WORK TO BE COMPLETED
All lines after the one containing "เขตพระนคร กรุงเทพฯ 10200", together with that line itself, should be written out exactly, down to the last line of the entries below.

SUPPLIED MATERIAL
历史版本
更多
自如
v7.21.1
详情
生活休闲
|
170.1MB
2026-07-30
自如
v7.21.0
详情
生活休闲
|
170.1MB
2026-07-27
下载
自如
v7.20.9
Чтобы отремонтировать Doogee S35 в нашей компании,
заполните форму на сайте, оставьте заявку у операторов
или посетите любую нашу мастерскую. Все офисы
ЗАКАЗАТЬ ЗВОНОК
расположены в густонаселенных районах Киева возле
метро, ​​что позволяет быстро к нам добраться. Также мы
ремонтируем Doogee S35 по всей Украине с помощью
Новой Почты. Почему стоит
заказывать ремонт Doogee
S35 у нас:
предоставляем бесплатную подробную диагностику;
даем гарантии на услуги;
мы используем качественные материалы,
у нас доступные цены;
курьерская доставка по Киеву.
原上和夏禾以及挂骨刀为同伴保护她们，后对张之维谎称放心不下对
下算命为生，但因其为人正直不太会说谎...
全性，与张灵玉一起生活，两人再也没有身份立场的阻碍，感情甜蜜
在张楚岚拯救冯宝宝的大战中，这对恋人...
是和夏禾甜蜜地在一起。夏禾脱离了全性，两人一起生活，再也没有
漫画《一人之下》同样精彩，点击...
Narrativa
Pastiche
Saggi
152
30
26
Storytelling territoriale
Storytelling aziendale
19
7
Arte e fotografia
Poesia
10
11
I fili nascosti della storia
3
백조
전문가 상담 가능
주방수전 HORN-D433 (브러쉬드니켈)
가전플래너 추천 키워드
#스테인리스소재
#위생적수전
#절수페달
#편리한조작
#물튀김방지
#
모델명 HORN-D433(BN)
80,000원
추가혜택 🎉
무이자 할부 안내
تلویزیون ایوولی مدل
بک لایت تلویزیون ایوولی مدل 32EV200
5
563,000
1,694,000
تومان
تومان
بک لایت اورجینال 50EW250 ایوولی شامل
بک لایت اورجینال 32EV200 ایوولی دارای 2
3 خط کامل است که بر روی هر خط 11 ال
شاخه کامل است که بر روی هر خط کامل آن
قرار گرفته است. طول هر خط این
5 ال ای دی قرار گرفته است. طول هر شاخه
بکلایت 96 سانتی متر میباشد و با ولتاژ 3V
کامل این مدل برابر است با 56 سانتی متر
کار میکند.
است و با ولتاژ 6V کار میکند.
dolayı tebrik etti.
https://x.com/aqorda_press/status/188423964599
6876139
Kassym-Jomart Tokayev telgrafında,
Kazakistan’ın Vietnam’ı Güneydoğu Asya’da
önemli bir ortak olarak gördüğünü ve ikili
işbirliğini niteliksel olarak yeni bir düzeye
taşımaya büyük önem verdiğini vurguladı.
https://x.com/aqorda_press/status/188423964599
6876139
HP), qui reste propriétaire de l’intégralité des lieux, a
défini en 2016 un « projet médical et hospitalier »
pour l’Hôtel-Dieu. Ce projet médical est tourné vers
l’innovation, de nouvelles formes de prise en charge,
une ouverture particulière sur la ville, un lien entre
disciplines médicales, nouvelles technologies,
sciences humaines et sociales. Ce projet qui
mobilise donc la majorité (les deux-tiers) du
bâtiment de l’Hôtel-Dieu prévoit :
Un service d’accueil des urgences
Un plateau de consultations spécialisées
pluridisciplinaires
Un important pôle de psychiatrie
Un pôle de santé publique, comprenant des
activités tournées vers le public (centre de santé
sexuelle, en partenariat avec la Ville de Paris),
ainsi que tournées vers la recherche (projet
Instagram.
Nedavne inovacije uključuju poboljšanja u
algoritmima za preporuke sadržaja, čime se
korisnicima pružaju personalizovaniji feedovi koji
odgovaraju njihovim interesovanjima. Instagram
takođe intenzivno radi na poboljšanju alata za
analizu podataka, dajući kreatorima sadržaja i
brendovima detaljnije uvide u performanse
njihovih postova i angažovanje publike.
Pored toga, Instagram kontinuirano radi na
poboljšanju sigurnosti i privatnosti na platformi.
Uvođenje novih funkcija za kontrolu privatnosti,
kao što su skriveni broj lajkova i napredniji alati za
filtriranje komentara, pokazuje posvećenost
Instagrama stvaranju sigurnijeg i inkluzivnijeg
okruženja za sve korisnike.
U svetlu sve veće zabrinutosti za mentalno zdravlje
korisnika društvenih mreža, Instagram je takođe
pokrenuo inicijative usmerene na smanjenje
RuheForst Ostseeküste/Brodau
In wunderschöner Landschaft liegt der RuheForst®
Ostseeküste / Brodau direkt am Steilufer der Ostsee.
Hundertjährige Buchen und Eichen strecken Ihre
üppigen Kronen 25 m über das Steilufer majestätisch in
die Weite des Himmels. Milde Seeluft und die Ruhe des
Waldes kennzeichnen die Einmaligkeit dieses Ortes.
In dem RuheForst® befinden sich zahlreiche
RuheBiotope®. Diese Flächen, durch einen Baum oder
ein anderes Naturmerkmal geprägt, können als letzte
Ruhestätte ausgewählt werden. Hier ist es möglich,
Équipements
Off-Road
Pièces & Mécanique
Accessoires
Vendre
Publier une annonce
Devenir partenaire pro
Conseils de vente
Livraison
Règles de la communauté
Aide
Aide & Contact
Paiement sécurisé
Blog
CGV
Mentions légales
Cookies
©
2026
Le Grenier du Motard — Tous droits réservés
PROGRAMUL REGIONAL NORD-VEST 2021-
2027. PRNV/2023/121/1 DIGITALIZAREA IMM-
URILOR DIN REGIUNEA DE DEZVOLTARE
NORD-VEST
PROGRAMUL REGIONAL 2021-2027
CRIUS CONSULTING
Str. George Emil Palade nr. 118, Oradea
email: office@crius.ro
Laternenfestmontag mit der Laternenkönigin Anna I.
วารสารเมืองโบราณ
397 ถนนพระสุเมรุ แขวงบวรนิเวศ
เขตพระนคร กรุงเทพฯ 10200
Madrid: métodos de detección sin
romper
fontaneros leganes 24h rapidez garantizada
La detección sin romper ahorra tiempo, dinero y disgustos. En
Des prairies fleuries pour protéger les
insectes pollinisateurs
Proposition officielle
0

FINISHED EXERCISE
เขตพระนคร กรุงเทพฯ 10200
Madrid: métodos de detección sin
romper
fontaneros leganes 24h rapidez garantizada
La detección sin romper ahorra tiempo, dinero y disgustos. En
Des prairies fleuries pour protéger les
insectes pollinisateurs
Proposition officielle
0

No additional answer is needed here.